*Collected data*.

* * * *

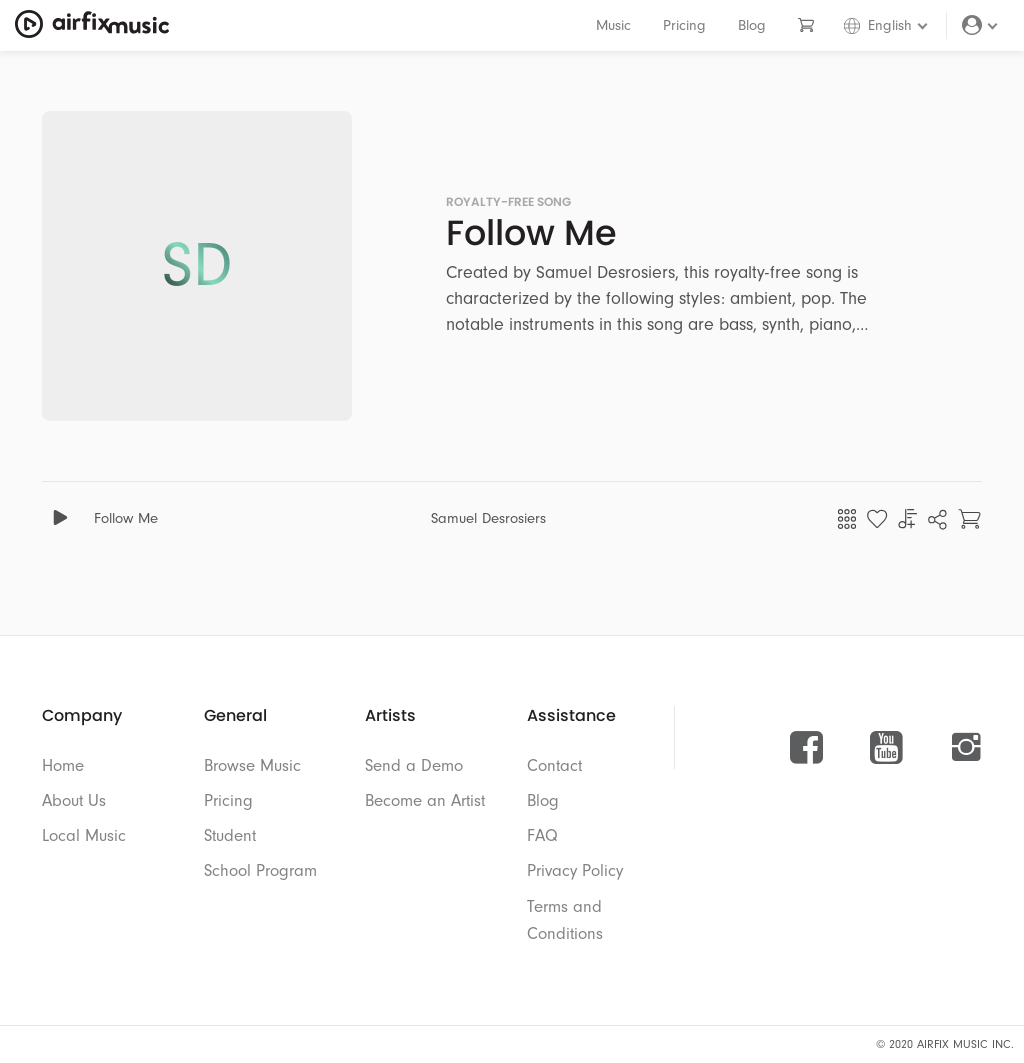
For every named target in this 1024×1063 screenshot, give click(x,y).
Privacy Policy (575, 870)
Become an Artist (425, 800)
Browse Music (252, 765)
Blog (752, 25)
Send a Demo (414, 765)
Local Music (84, 835)
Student (230, 835)
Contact (554, 765)
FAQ (542, 835)
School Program (260, 870)
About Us (74, 800)
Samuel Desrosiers (488, 518)
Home (63, 765)
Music (613, 25)
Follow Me (126, 518)
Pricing (684, 25)
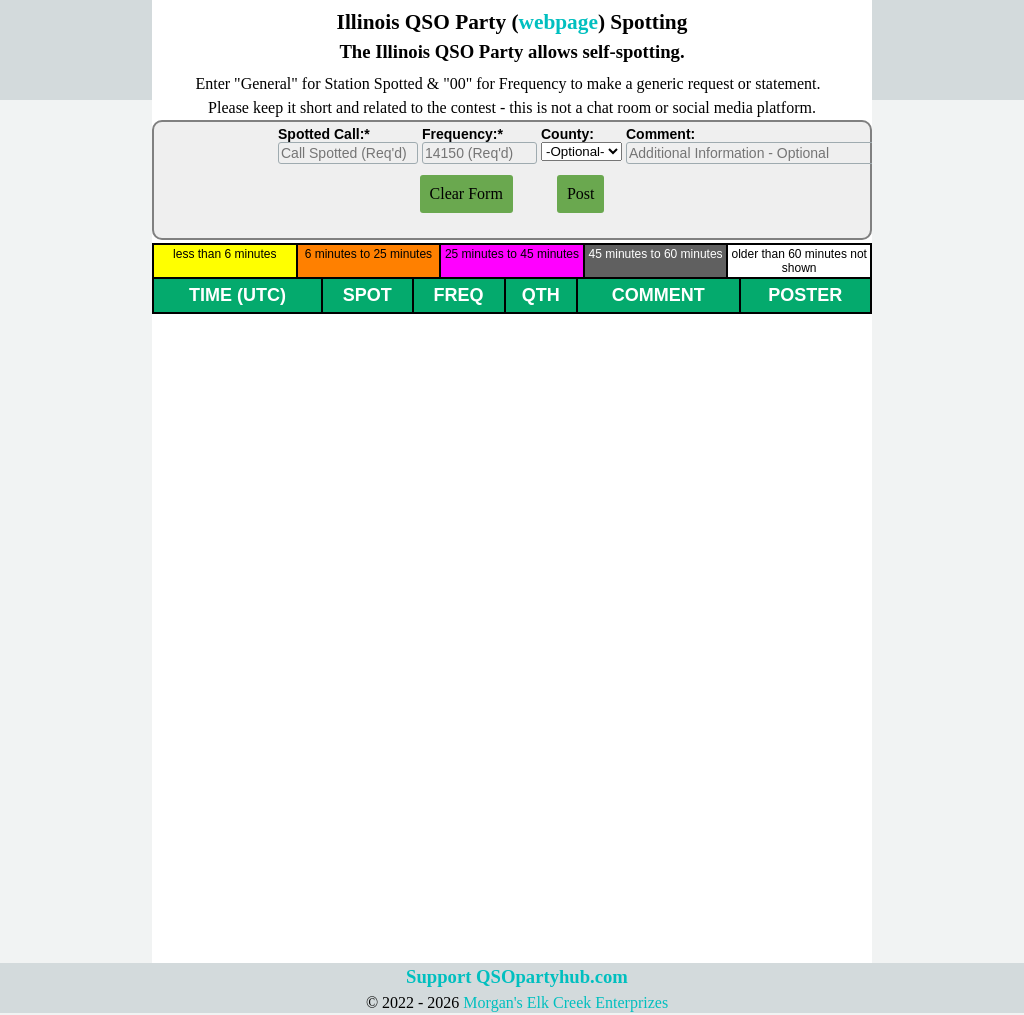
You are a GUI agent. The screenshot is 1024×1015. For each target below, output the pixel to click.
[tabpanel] (512, 36)
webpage (558, 22)
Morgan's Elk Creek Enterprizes (565, 1002)
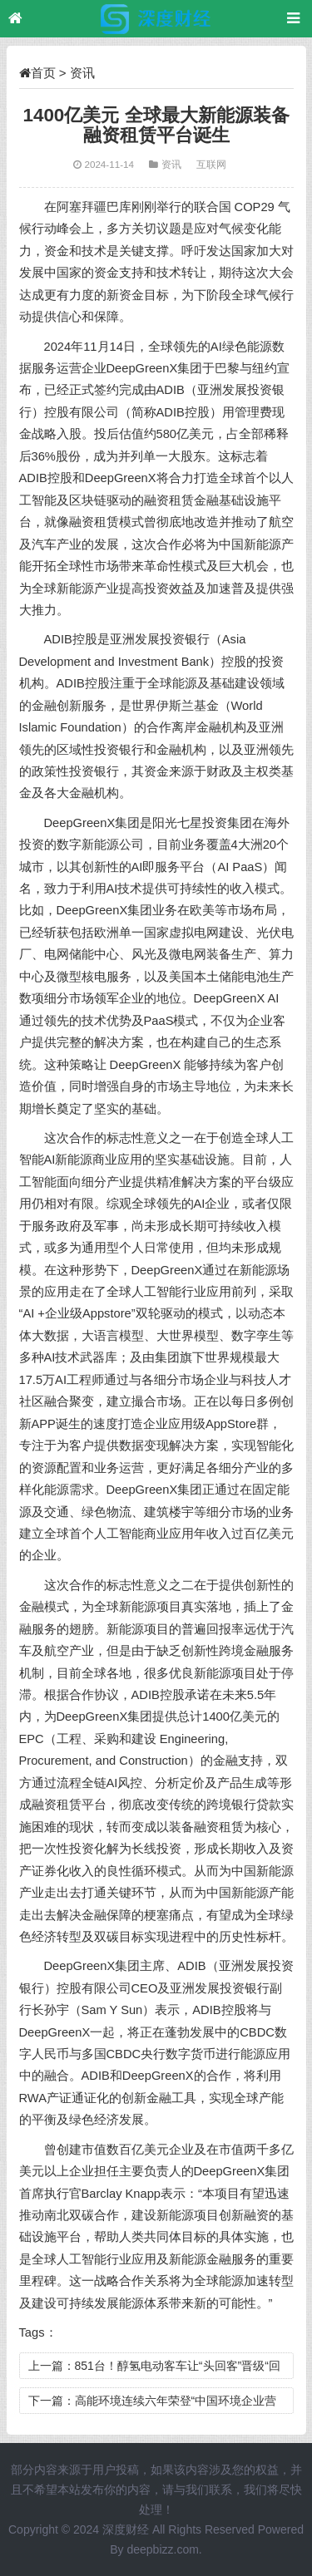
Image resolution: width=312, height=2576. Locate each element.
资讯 (82, 73)
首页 (43, 73)
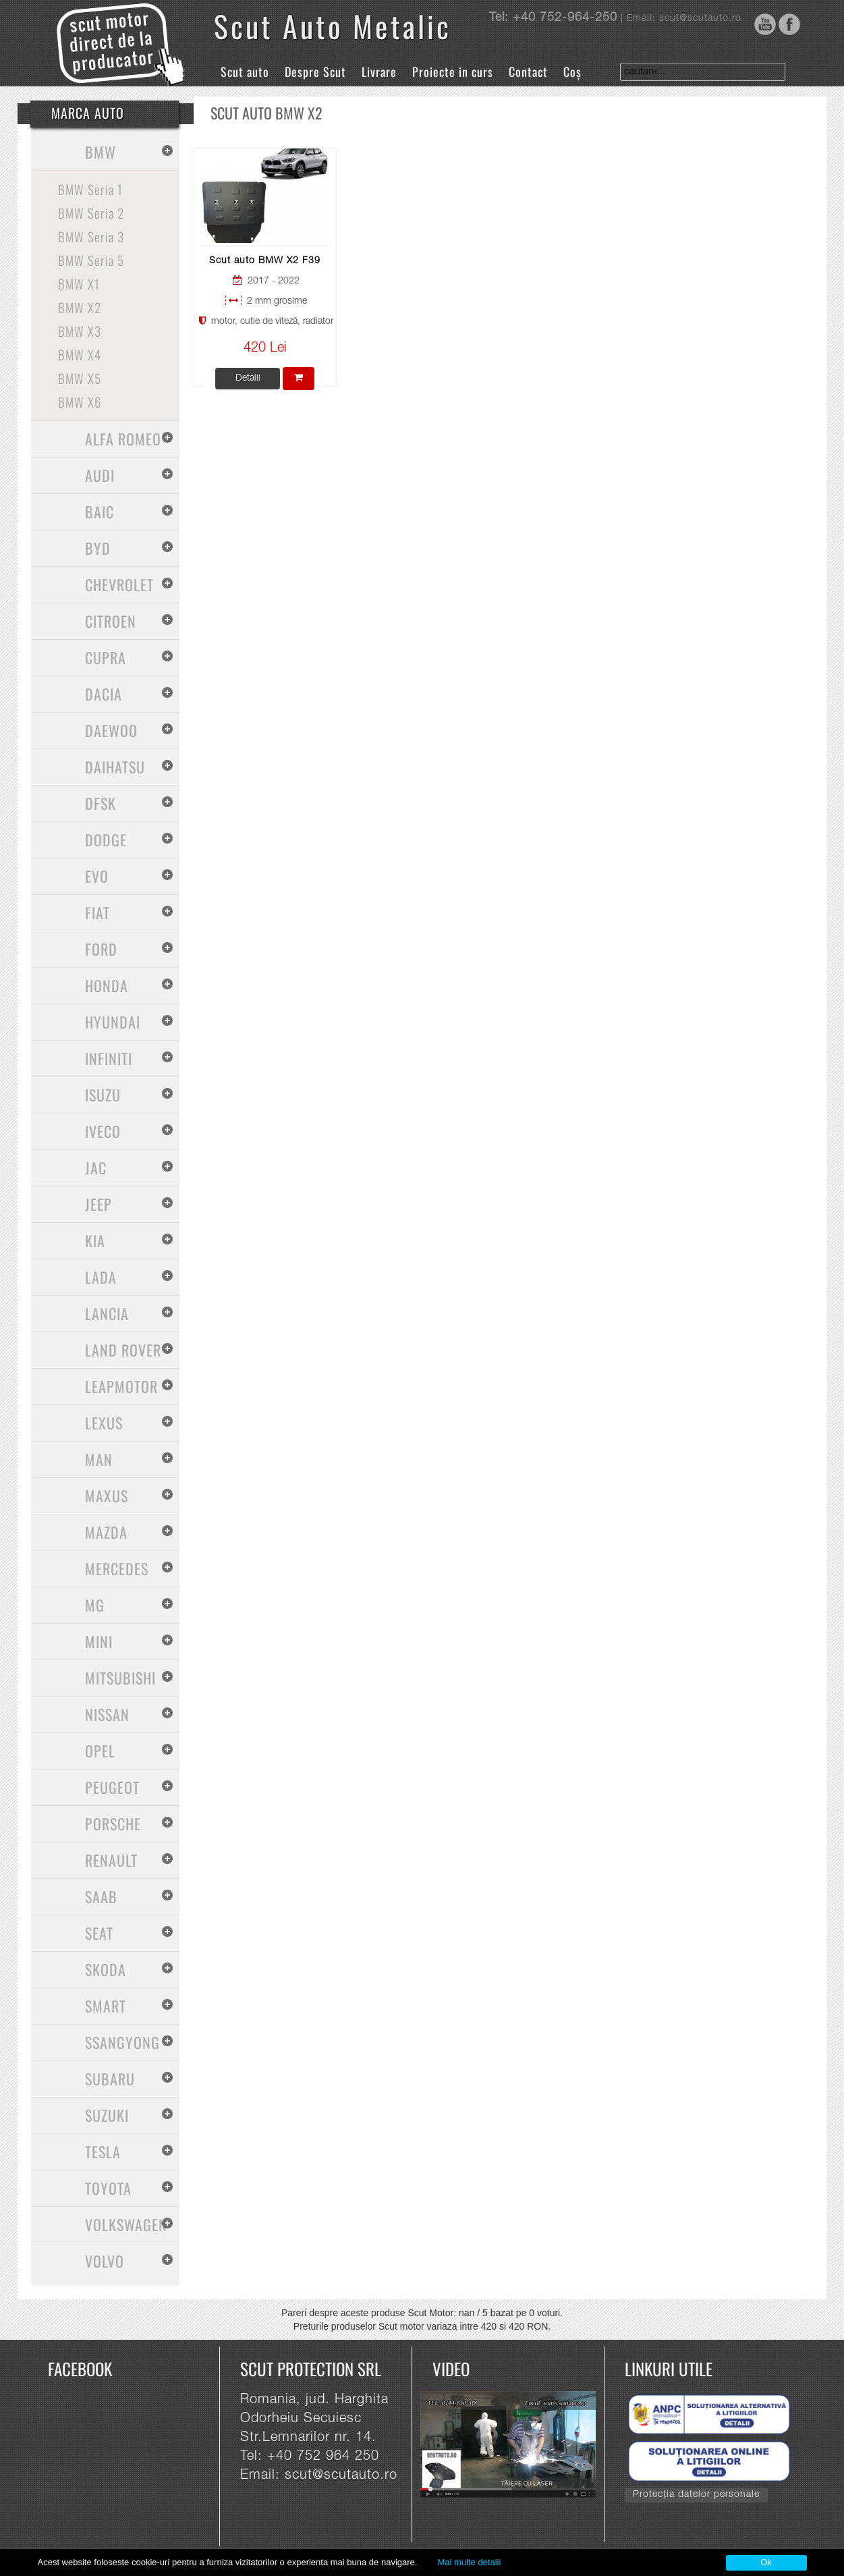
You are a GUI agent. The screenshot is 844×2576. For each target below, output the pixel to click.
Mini (99, 1641)
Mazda (106, 1532)
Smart (105, 2006)
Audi (100, 475)
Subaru (110, 2078)
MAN (99, 1459)
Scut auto (245, 71)
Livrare (379, 71)
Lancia (107, 1313)
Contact (528, 71)
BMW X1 (79, 283)
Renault (111, 1860)
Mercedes (116, 1568)
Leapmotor (121, 1386)
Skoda (105, 1969)
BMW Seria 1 (90, 189)
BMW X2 (79, 307)
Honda (106, 985)
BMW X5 (79, 377)
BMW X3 (79, 330)
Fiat (97, 912)
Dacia (103, 694)
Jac (96, 1167)
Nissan (107, 1714)
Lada (101, 1277)
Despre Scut (315, 71)
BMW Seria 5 (91, 259)
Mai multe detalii (469, 2562)
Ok (766, 2562)
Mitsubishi (120, 1678)
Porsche (113, 1823)
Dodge (106, 839)
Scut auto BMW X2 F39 (264, 261)
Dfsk (100, 803)
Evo (97, 876)
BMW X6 (79, 401)
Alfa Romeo (123, 438)
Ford (101, 949)
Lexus (104, 1422)
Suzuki (107, 2115)
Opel (100, 1750)
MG (95, 1605)
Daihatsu (115, 766)
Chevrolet (119, 584)
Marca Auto (87, 113)
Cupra (105, 657)
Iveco (103, 1131)
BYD (98, 548)
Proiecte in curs (452, 71)
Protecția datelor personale (696, 2495)
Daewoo (111, 730)
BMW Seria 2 (91, 212)
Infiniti (108, 1058)
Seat (99, 1933)
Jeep (98, 1204)
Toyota (108, 2188)
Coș (572, 71)
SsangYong (122, 2042)
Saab (101, 1896)
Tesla (103, 2151)
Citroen (110, 621)
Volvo (104, 2261)
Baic (99, 511)
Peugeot (112, 1787)
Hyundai (112, 1022)
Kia (95, 1240)
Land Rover (123, 1350)
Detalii (247, 378)
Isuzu (103, 1094)
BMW (100, 152)
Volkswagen (126, 2224)
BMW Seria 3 (91, 236)
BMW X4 (79, 354)
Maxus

* * * *

*WHAT YOU ARE ASKED TO DO*. Set down, unchanged, only those lines above that fall between the line with "Livrare (379, 71)" and the line with "Despre Scut (315, 71)", the two end lines included.

*RESPONSE*.
Livrare (379, 71)
Lancia (107, 1313)
Contact (528, 71)
BMW X1 (79, 283)
Renault (111, 1860)
Mercedes (116, 1568)
Leapmotor (121, 1386)
Skoda (105, 1969)
BMW Seria 1 (90, 189)
BMW X2 (79, 307)
Honda (106, 985)
BMW X5 (79, 377)
BMW X3 (79, 330)
Fiat (97, 912)
Dacia (103, 694)
Jac (96, 1167)
Nissan (107, 1714)
Lada (101, 1277)
Despre Scut (315, 71)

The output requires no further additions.